By Joyce Penland, CFRE
In the leather portfolio I carry with me to work is a small sheet of paper with four words on it. I’m not certain who originally said them, but I often heard them from perhaps the most gifted person I’ve ever seen work with a board of trustees, former Trinity University President Ron Calgaard. He said that effective, successful boards of directors must possess the four characteristics on that piece of paper. He called them “The Four W’s” and said that board members should demonstrate their commitment to the nonprofits they serve by sharing their Witness, their Work, their Wisdom, and their Wealth.
Sharing one’s witness means to be willing and able to tell why you’re involved with an organization, especially why you’re willing to make the time and expend the energy to serve on its board of directors. Bearing witness means demonstrating energy on the nonprofit’s behalf, endorsing its programs and speaking positively about it to others. As a board member it means learning as much as you can about the organization, staying current on the factors impacting it and similar agencies, and being an ambassador for the organization’s programs and mission.
Sharing one’s work is fairly easy to explain. All nonprofits want board members who show up, are willing to roll up their proverbial shirt sleeves and DO the important work of the board—hiring the executive director, monitoring the progress of the organization’s programs, helping to ensure its financial stability, recruiting others who can effectively serve on the board, and being present for meetings and events. Board work encompasses governance, planning, fiscal oversight, management supervision, advocacy, stewardship, and organizational evaluation.
Having board members who’ll share their wisdom with your organization is essential. When you recruit an accountant for your board, you should surely expect that accountant to be knowledgeable about the organization’s budget, its assets and its liabilities. The same goes for all board members whether they are attorneys, clergy, business executives, marketing experts, builders, or whatever their profession. Board members should not expect that their professional expertise is left at the boardroom door. That’s why savvy executive directors will take the time to study the makeup of the board and determine where “gaps” need to be filled in terms of expertise.
Sharing their wealth means that board members are willing to make a meaningful financial commitment to your organization and will actively encourage others to do the same. A meaningful contribution can vary based on the income level of board members, but what’s important is that board members are making their most significant gifts to the organizations they serve. If your organization is not in a board member’s top three philanthropies, it’s time to make a change. The expectation that board members must financially support your organization needs to be spelled out clearly when they are recruited.
Unfortunately, we hear from too many nonprofits about poor behavior by board members across the spectrum of the “Four W’s”—those who talk negatively in public about the nonprofit they serve, disparage the staff, share confidential plans outside the boardroom, don’t come to meetings regularly, won’t make a gift, and complain about the time they’re wasting on board activities.
When board members behave badly, there’s work to be done.

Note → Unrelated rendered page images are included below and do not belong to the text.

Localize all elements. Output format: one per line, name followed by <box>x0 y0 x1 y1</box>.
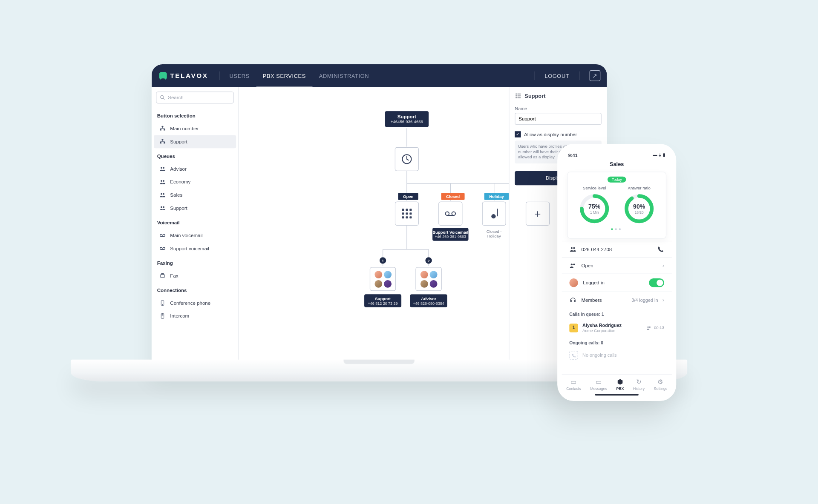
svg-point-28 <box>516 94 517 95</box>
nav-users[interactable]: USERS <box>223 64 256 87</box>
svg-point-16 <box>163 234 165 236</box>
team-card-2[interactable]: Advisor+46 826-080-6384 <box>410 294 447 307</box>
svg-point-35 <box>518 97 519 98</box>
flow-canvas[interactable]: Support +46456-936-4656 Open Closed Holi… <box>239 87 509 368</box>
logout-link[interactable]: LOGOUT <box>544 73 569 79</box>
queue-section-title: Calls in queue: 1 <box>562 308 672 319</box>
service-level-gauge: 75%1 Min <box>579 193 610 224</box>
avatar <box>420 271 428 278</box>
sidebar-item-support-voicemail[interactable]: Support voicemail <box>154 242 236 255</box>
sidebar-item-economy[interactable]: Economy <box>154 175 236 189</box>
contacts-icon: ▭ <box>566 378 581 386</box>
tag-open: Open <box>398 193 418 200</box>
tag-holiday: Holiday <box>484 193 509 200</box>
stats-card: Today Service level 75%1 Min Answer rati… <box>567 172 666 238</box>
nav-administration[interactable]: ADMINISTRATION <box>312 64 375 87</box>
row-members[interactable]: Members 3/4 logged in› <box>562 292 672 308</box>
keypad-node[interactable] <box>395 202 419 226</box>
voicemail-card[interactable]: Support Voicemail +46 269-361-9863 <box>432 228 468 241</box>
chevron-right-icon: › <box>662 263 664 269</box>
svg-point-45 <box>648 326 649 327</box>
search-input[interactable]: Search <box>156 92 234 103</box>
carousel-dots[interactable]: ●●● <box>572 224 662 234</box>
schedule-node[interactable] <box>395 147 419 171</box>
answer-ratio-label: Answer ratio <box>623 186 655 191</box>
tab-settings[interactable]: ⚙Settings <box>654 378 667 390</box>
sidebar-item-advisor[interactable]: Advisor <box>154 162 236 175</box>
row-status[interactable]: Open › <box>562 257 672 273</box>
voicemail-node[interactable] <box>438 202 462 226</box>
svg-point-17 <box>160 247 162 249</box>
svg-point-14 <box>163 206 164 208</box>
svg-point-8 <box>163 167 164 169</box>
team-node-1[interactable] <box>370 267 396 291</box>
sidebar-item-intercom[interactable]: Intercom <box>154 309 236 323</box>
section-button-selection: Button selection <box>152 108 239 122</box>
wifi-icon: ⏚ <box>659 152 661 158</box>
svg-point-0 <box>161 95 164 98</box>
sidebar-item-support-queue[interactable]: Support <box>154 202 236 215</box>
tab-contacts[interactable]: ▭Contacts <box>566 378 581 390</box>
phone-mock: 9:41 ▬⏚▮ Sales Today Service level 75%1 … <box>557 144 676 401</box>
svg-point-9 <box>161 180 162 182</box>
logged-in-toggle[interactable] <box>649 278 664 287</box>
svg-point-34 <box>516 97 517 98</box>
sidebar-item-main-voicemail[interactable]: Main voicemail <box>154 229 236 242</box>
app-screen: TELAVOX USERS PBX SERVICES ADMINISTRATIO… <box>152 64 607 368</box>
section-voicemail: Voicemail <box>152 215 239 229</box>
row-logged-in[interactable]: Logged in <box>562 274 672 292</box>
sidebar-item-support[interactable]: Support <box>154 135 236 148</box>
music-note-icon <box>490 209 498 218</box>
avatar <box>569 278 578 287</box>
svg-point-43 <box>571 263 573 265</box>
allow-display-checkbox[interactable]: ✓ Allow as display number <box>515 131 602 137</box>
team-node-2[interactable] <box>415 267 441 291</box>
badge-2: 2 <box>425 257 432 263</box>
nav-pbx-services[interactable]: PBX SERVICES <box>256 65 312 88</box>
music-node[interactable] <box>482 202 506 226</box>
voicemail-icon <box>159 245 166 252</box>
phone-tabbar: ▭Contacts ▭Messages ⬢PBX ↻History ⚙Setti… <box>562 374 672 392</box>
avatar <box>429 271 437 278</box>
voicemail-icon <box>444 211 456 216</box>
sidebar-item-fax[interactable]: Fax <box>154 269 236 282</box>
add-node[interactable]: + <box>526 202 550 226</box>
sitemap-icon <box>159 125 166 132</box>
svg-rect-24 <box>162 315 164 316</box>
messages-icon: ▭ <box>590 378 607 386</box>
name-field[interactable] <box>515 113 602 125</box>
service-level-label: Service level <box>579 186 610 191</box>
app-header: TELAVOX USERS PBX SERVICES ADMINISTRATIO… <box>152 64 607 87</box>
headset-icon <box>569 296 576 304</box>
tab-pbx[interactable]: ⬢PBX <box>616 378 624 390</box>
avatar <box>374 280 382 287</box>
tab-messages[interactable]: ▭Messages <box>590 378 607 390</box>
divider <box>534 72 535 80</box>
svg-point-12 <box>163 193 164 195</box>
sidebar-item-main-number[interactable]: Main number <box>154 122 236 135</box>
svg-rect-1 <box>162 126 164 127</box>
external-link-icon[interactable] <box>590 70 601 81</box>
sidebar-item-conference-phone[interactable]: Conference phone <box>154 296 236 309</box>
svg-point-18 <box>163 247 165 249</box>
svg-point-36 <box>519 97 521 98</box>
sidebar-item-sales[interactable]: Sales <box>154 189 236 202</box>
people-icon <box>159 166 166 172</box>
call-placeholder-icon <box>569 351 578 359</box>
queue-item[interactable]: 1 Alysha RodriguezAcme Corporation 00:13 <box>562 319 672 336</box>
row-number[interactable]: 026-044-2708 <box>562 241 672 257</box>
team-card-1[interactable]: Support+46 812 20 73 29 <box>364 294 401 307</box>
answer-ratio-gauge: 90%18/20 <box>623 193 655 224</box>
root-node[interactable]: Support +46456-936-4656 <box>385 111 429 127</box>
svg-point-29 <box>518 94 519 95</box>
laptop-mock: TELAVOX USERS PBX SERVICES ADMINISTRATIO… <box>152 64 607 368</box>
svg-point-31 <box>516 95 517 97</box>
history-icon: ↻ <box>633 378 645 386</box>
search-placeholder: Search <box>168 95 184 100</box>
queue-position-badge: 1 <box>569 324 578 332</box>
tab-history[interactable]: ↻History <box>633 378 645 390</box>
panel-title: Support <box>524 93 545 99</box>
svg-rect-5 <box>160 142 161 143</box>
phone-page-title: Sales <box>562 159 672 172</box>
people-icon <box>646 325 652 331</box>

It’s up to the executive director to inform the chair of the board when members are not living up to their commitment. In turn, the chair must act swiftly and firmly to address these negative behaviors and to remind board members of their obligations of board service.
Membership on a nonprofit’s board of directors carries with it a commitment to advance the interests of the organization. Service to a nonprofit and its mission should be a rewarding experience for all board members. That service can be enhanced by dedication to follow “The Four W’s” with members willing to share their witness, work, wisdom and wealth.